Performance comparison among Struct Array, Cell Array and Table

I am facing an issue when to use what. There are three common way to store data in MATLAB: 1. Cell array; 2. Tables; 3. Struct arrays.
I did some search online for the performance among three of them: Struct will be the fastest, but still not really clear when to use what.
Can someone give me a general concept of the performance among these MATLAB data structures?
Thanks :)

3 comentarios

How are you accessing the data downstream in your code? Can you give a short example of how you would be accessing your data using the three methods you mention? I.e., some code or pseudo-code showing what you are thinking about implementing.
"There are three common way to store data in MATLAB: 1. Cell array; 2. Tables; 3. Struct arrays."
You only list container classes. What about the simpler ways of storing data: the numeric array (single, double, uint*, and int*), the character array, and the logical array? These are faster to access than the ones that you list. Is there a reason why you do not list them?
i found this super helpful due to the discussion it generated - thanks Kat Lee!

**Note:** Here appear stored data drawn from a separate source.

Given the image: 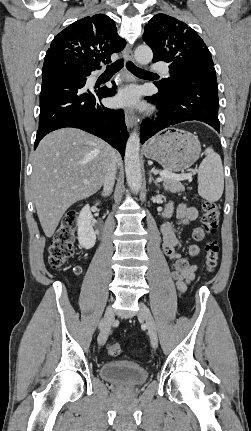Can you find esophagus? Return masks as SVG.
Masks as SVG:
<instances>
[{
  "mask_svg": "<svg viewBox=\"0 0 251 431\" xmlns=\"http://www.w3.org/2000/svg\"><path fill=\"white\" fill-rule=\"evenodd\" d=\"M124 53H125V59L127 62H134L133 50L129 45L125 47ZM125 122L128 128H133L138 123V120L134 115V112L130 109L125 110Z\"/></svg>",
  "mask_w": 251,
  "mask_h": 431,
  "instance_id": "1",
  "label": "esophagus"
}]
</instances>
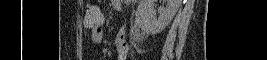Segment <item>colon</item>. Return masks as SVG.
<instances>
[{
    "mask_svg": "<svg viewBox=\"0 0 267 60\" xmlns=\"http://www.w3.org/2000/svg\"><path fill=\"white\" fill-rule=\"evenodd\" d=\"M102 24V13L98 6L91 5L85 11V25L89 28H98Z\"/></svg>",
    "mask_w": 267,
    "mask_h": 60,
    "instance_id": "colon-1",
    "label": "colon"
}]
</instances>
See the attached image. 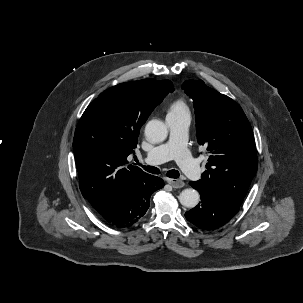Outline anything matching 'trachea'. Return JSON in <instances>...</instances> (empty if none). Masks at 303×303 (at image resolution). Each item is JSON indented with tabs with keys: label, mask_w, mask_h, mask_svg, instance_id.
<instances>
[{
	"label": "trachea",
	"mask_w": 303,
	"mask_h": 303,
	"mask_svg": "<svg viewBox=\"0 0 303 303\" xmlns=\"http://www.w3.org/2000/svg\"><path fill=\"white\" fill-rule=\"evenodd\" d=\"M138 163V162H137ZM142 168H144V170H146L149 173L152 174H160V170L157 167L154 166H145V165H141ZM179 172L175 169L173 170H169L166 174V176L170 177V178H178L179 177Z\"/></svg>",
	"instance_id": "1"
}]
</instances>
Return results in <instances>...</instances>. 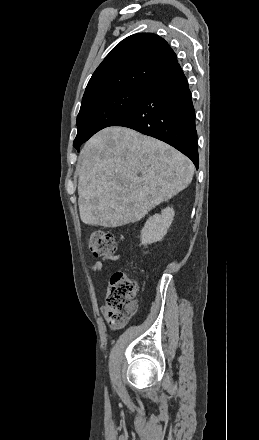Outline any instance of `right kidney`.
Returning <instances> with one entry per match:
<instances>
[{
  "label": "right kidney",
  "mask_w": 259,
  "mask_h": 440,
  "mask_svg": "<svg viewBox=\"0 0 259 440\" xmlns=\"http://www.w3.org/2000/svg\"><path fill=\"white\" fill-rule=\"evenodd\" d=\"M174 214L173 208L167 207L161 214L150 217L141 230V244L147 246L162 240L167 234Z\"/></svg>",
  "instance_id": "obj_1"
}]
</instances>
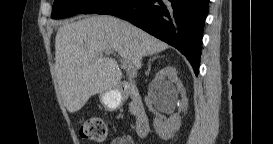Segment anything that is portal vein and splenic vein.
Returning <instances> with one entry per match:
<instances>
[{
  "mask_svg": "<svg viewBox=\"0 0 273 144\" xmlns=\"http://www.w3.org/2000/svg\"><path fill=\"white\" fill-rule=\"evenodd\" d=\"M107 54L112 53L111 51H107ZM124 68L127 71V74L129 75L130 78H134L136 77V71L133 69V67L131 66V64L128 61H124L123 62Z\"/></svg>",
  "mask_w": 273,
  "mask_h": 144,
  "instance_id": "portal-vein-and-splenic-vein-1",
  "label": "portal vein and splenic vein"
}]
</instances>
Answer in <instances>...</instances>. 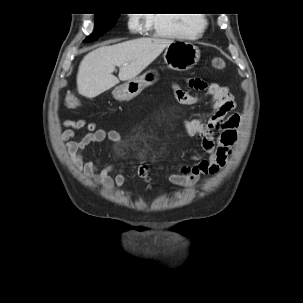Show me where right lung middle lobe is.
<instances>
[{
    "label": "right lung middle lobe",
    "mask_w": 303,
    "mask_h": 303,
    "mask_svg": "<svg viewBox=\"0 0 303 303\" xmlns=\"http://www.w3.org/2000/svg\"><path fill=\"white\" fill-rule=\"evenodd\" d=\"M118 15L119 14H96L94 32L88 36L84 42L94 41L110 30L115 25Z\"/></svg>",
    "instance_id": "right-lung-middle-lobe-1"
}]
</instances>
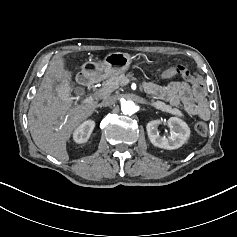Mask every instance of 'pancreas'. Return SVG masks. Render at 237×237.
Returning <instances> with one entry per match:
<instances>
[{
    "label": "pancreas",
    "mask_w": 237,
    "mask_h": 237,
    "mask_svg": "<svg viewBox=\"0 0 237 237\" xmlns=\"http://www.w3.org/2000/svg\"><path fill=\"white\" fill-rule=\"evenodd\" d=\"M131 77H132L131 74H124V73L120 74L118 76H112V77H110V79H107L105 82H103L102 89L107 94H109V93L113 92L119 86V84L123 82V80H124V82H128ZM124 82H123V84H127ZM147 100L150 101L151 105L154 108L160 109L161 111H163L165 113H169L174 116H181V117L184 116L183 112L179 108H173L170 105L165 104L164 102L156 101L150 95H147Z\"/></svg>",
    "instance_id": "cf45deb5"
}]
</instances>
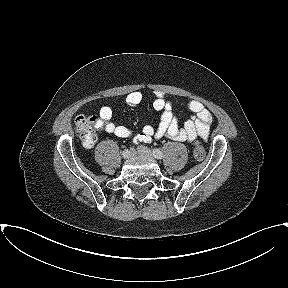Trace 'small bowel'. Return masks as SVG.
Instances as JSON below:
<instances>
[{
  "mask_svg": "<svg viewBox=\"0 0 288 288\" xmlns=\"http://www.w3.org/2000/svg\"><path fill=\"white\" fill-rule=\"evenodd\" d=\"M143 95L140 91H133L126 95L125 102L135 107L142 103ZM152 106L157 111H162L160 122L157 128L145 126L142 131L134 137V142H150L152 138L167 137L174 141L192 143L197 137L207 139L210 133L212 115L209 110L199 101L189 100L187 108L194 116L179 127L178 119L170 100H166L161 93L155 95ZM113 111L110 107L104 106L99 111V118L96 121V128L99 131L115 135L120 138H128L132 135L131 130L123 125L112 122Z\"/></svg>",
  "mask_w": 288,
  "mask_h": 288,
  "instance_id": "1",
  "label": "small bowel"
}]
</instances>
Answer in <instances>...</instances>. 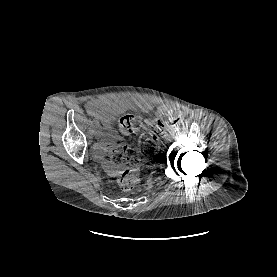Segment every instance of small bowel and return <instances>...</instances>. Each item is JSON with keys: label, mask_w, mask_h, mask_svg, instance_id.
<instances>
[{"label": "small bowel", "mask_w": 277, "mask_h": 277, "mask_svg": "<svg viewBox=\"0 0 277 277\" xmlns=\"http://www.w3.org/2000/svg\"><path fill=\"white\" fill-rule=\"evenodd\" d=\"M123 103L120 101H111L108 99H92L87 102L86 109L89 115L94 119L95 124L97 127L103 129L102 132L103 136H109L111 134V126L112 121L115 117V115L122 109ZM139 107L142 111H148L153 108H156L158 114H166L169 113L172 110V108L168 105H159V106H153L149 103H139ZM152 121L149 120V123ZM97 150L104 154V143L100 142ZM104 166L106 170L111 173L115 174L114 164H112L109 161H106L104 163Z\"/></svg>", "instance_id": "1"}]
</instances>
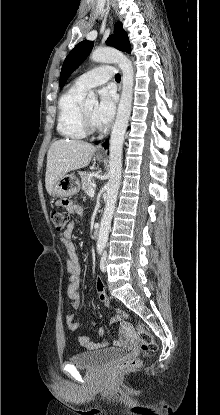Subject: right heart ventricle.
<instances>
[{"label":"right heart ventricle","instance_id":"1","mask_svg":"<svg viewBox=\"0 0 220 415\" xmlns=\"http://www.w3.org/2000/svg\"><path fill=\"white\" fill-rule=\"evenodd\" d=\"M85 91L75 86L67 89L59 98L57 131L68 139H83L86 136L80 119V109Z\"/></svg>","mask_w":220,"mask_h":415}]
</instances>
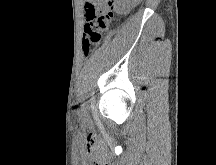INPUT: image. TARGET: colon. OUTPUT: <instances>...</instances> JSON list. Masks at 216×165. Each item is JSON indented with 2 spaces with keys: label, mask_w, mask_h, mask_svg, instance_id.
Here are the masks:
<instances>
[{
  "label": "colon",
  "mask_w": 216,
  "mask_h": 165,
  "mask_svg": "<svg viewBox=\"0 0 216 165\" xmlns=\"http://www.w3.org/2000/svg\"><path fill=\"white\" fill-rule=\"evenodd\" d=\"M120 0H109L110 10L99 14L95 10H86L82 50L85 56L90 55L99 44L103 34L109 28L114 14L117 12Z\"/></svg>",
  "instance_id": "1"
}]
</instances>
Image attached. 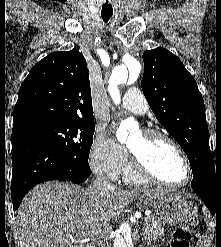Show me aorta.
<instances>
[{"label":"aorta","mask_w":221,"mask_h":247,"mask_svg":"<svg viewBox=\"0 0 221 247\" xmlns=\"http://www.w3.org/2000/svg\"><path fill=\"white\" fill-rule=\"evenodd\" d=\"M140 70L141 65L135 59L114 67L109 77L108 92L115 104H119L121 100L119 85L126 83L129 77L135 80L139 76ZM137 128L138 125L134 119L128 118L122 121L120 127L117 129L116 137L120 142H124L128 138L129 131ZM113 247H130V242L123 235L117 234L113 242Z\"/></svg>","instance_id":"1"}]
</instances>
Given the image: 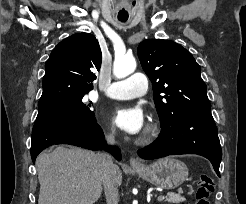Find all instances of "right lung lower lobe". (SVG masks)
Returning a JSON list of instances; mask_svg holds the SVG:
<instances>
[{"label": "right lung lower lobe", "instance_id": "1", "mask_svg": "<svg viewBox=\"0 0 246 204\" xmlns=\"http://www.w3.org/2000/svg\"><path fill=\"white\" fill-rule=\"evenodd\" d=\"M54 144H70L94 151L108 149L103 132L94 117L84 121L53 113L38 114L32 130L33 163L43 149ZM110 151L116 159L121 160L120 150L117 147L110 148Z\"/></svg>", "mask_w": 246, "mask_h": 204}]
</instances>
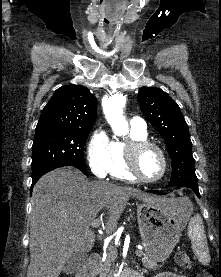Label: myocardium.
<instances>
[{
	"mask_svg": "<svg viewBox=\"0 0 221 277\" xmlns=\"http://www.w3.org/2000/svg\"><path fill=\"white\" fill-rule=\"evenodd\" d=\"M155 149L162 160V171L161 174L155 179H148L142 175L139 169V159L141 154L148 150ZM126 166L129 173L138 181L143 183H157L162 180L168 169L167 156L160 145L150 140H138L131 141L126 147Z\"/></svg>",
	"mask_w": 221,
	"mask_h": 277,
	"instance_id": "1",
	"label": "myocardium"
}]
</instances>
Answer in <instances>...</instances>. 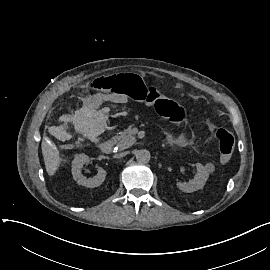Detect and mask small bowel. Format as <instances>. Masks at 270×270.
Wrapping results in <instances>:
<instances>
[{"mask_svg": "<svg viewBox=\"0 0 270 270\" xmlns=\"http://www.w3.org/2000/svg\"><path fill=\"white\" fill-rule=\"evenodd\" d=\"M177 87H180V85H177ZM102 102L125 104L127 102V97L123 94H117V93L98 94L95 98V103L100 104ZM65 147L67 148L68 146L65 145Z\"/></svg>", "mask_w": 270, "mask_h": 270, "instance_id": "small-bowel-1", "label": "small bowel"}]
</instances>
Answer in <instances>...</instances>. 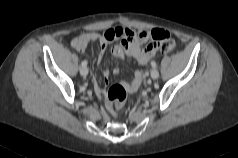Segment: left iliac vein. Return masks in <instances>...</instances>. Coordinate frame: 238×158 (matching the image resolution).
I'll list each match as a JSON object with an SVG mask.
<instances>
[{
  "label": "left iliac vein",
  "mask_w": 238,
  "mask_h": 158,
  "mask_svg": "<svg viewBox=\"0 0 238 158\" xmlns=\"http://www.w3.org/2000/svg\"><path fill=\"white\" fill-rule=\"evenodd\" d=\"M158 77H159V72H158V70L155 69V68L152 69V70H151V78L155 80V79H157Z\"/></svg>",
  "instance_id": "1"
}]
</instances>
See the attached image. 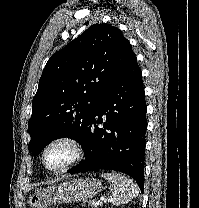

Iniciar sesión para comentar.

Respuestas (3)

Bruno Luong
Bruno Luong el 2 de Nov. de 2018
My general rule of thumbs:
  • Simple Array is the fastest
  • Using cell if you don't have a choice (mixing class or uniform sizes) and don't care about how to "name" elements.
  • Next recommendation is using struct of arrays and/or cell-arrays, that allows to have meaningful fieldnames, and flexible data exchanges.
  • Avoid at all cost array of structs for large number of records (said > 10), this will soon or later have big penalty of speed. I can't remember the last tile I use it, probably in my youth and never did it again.
  • Table is sort of Object Oriented built on top of CELL, personally I never feel a need to use it. I recognize it's very attractive for people who like excel sheet. ;-)

5 comentarios

Kat Lee
Kat Lee el 2 de Nov. de 2018
Editada: Kat Lee el 2 de Nov. de 2018
Thank you so much @Bruno for your such specific answers.
According to your answer, the speed performance will be Cell > Struct > Table, am I right?
Could you explain a little bit more of "Avoid at all cost array of structs for large number of records (said > 10)", I feel that >10 will be very easy to reach since I am dealing with large number most of the time.
Bruno Luong
Bruno Luong el 2 de Nov. de 2018
Editada: Bruno Luong el 2 de Nov. de 2018
Struct of array and array of struct
% struct of array, recommended
>> s = struct('x', 1:100, 'value', sin(1:100))
s =
struct with fields:
x: [1×100 double]
value: [1×100 double]
% array of struct, not recommended
>> s = struct('x', num2cell(1:100), 'value', num2cell(sin(1:100)))
s =
1×100 struct array with fields:
x
value
The later will be very slow and impractical to process in MATLAB, since that data are scattered everywhere. Juts avoid to have you data structure like the second way, contrary to language like C/C++ where such data structure is perfectly efficient to handle.
Bruno, tables are NOT built on top of cell, at least not in the way that you probably mean. Compare the memory requirements:
>> x = randn(1000000,10);
>> t = array2table(x);
>> c = num2cell(x);
>> whos x t c
Name Size Bytes Class Attributes
c 1000000x10 1200000000 cell
t 1000000x10 80003090 table
x 1000000x10 80000000 double
A struct array has memory footprint similar to a cell, while a scalar struct of vectors has a footprint similar to a table.
Performance-wise, a double array wins. A cell array or a struct array is likely gonna need a loop, since there's no simple way to get a contiguous vector of values corresponding to one of x's columns. A table, and a scalar struct will have good performance for vectorized operations.
Peter
Tables are built on top cell arrays. Your example is misleading since you're comparing two very different things. Your cell array c is literally a 1000000-by-10 array. Your table t is built on top of a 1-by-1 cell array, where the entire numeric array x is placed in one cell. This is how tables work - each "variable" in the table language is placed in its own cell. The table t is hence sort of equivalent to a cell array { x }.
Notice Peter's phrase, "at least not in the way that you probably mean."
In particular, many people tend to think that a table with N rows and V variables is stored as an N by V cell array, but instead it is stored as a struct that contains a 1 x V cell array each entry of which is an object with N rows.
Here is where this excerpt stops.